*Dataset entries:*

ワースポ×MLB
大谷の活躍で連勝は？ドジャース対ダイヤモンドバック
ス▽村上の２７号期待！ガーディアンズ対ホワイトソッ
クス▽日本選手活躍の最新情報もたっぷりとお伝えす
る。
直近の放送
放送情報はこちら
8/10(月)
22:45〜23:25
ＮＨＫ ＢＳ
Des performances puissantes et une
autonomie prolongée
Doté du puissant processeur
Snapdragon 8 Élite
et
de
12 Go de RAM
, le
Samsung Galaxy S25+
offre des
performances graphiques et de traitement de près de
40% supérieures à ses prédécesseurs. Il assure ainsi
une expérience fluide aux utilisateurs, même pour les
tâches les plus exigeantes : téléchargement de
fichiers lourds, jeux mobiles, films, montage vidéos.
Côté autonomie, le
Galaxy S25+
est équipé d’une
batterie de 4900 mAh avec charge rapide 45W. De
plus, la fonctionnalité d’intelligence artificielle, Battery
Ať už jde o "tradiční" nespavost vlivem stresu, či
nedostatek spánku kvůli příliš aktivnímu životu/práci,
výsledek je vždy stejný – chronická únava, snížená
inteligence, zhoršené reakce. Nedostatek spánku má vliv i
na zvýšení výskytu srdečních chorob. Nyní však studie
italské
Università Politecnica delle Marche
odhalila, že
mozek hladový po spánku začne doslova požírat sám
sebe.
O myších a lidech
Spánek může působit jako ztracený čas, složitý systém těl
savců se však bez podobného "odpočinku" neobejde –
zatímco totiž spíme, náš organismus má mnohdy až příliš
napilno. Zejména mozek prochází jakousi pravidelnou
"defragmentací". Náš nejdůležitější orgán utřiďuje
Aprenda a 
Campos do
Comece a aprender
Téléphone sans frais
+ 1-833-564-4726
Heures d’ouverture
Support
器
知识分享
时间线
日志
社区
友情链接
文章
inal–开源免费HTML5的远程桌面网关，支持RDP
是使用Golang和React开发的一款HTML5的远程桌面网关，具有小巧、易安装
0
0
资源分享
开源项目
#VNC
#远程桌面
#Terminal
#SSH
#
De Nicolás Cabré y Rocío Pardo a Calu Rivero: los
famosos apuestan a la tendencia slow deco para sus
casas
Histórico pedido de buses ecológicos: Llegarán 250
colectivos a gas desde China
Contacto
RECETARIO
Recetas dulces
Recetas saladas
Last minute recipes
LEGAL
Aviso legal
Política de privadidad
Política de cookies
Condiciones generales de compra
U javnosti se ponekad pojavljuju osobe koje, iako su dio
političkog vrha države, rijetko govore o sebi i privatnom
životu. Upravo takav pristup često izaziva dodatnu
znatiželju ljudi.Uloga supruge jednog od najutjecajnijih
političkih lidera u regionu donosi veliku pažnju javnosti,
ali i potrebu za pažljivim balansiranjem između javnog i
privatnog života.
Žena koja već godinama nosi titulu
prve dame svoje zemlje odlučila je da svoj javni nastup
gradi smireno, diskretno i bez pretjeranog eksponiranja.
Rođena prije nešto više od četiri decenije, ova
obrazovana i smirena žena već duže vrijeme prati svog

*What needs to be done:* Identify the lines in the entries above that contain "plus", then copy them out.

*Completed exercise:*
tâches les plus exigeantes : téléchargement de
plus, la fonctionnalité d’intelligence artificielle, Battery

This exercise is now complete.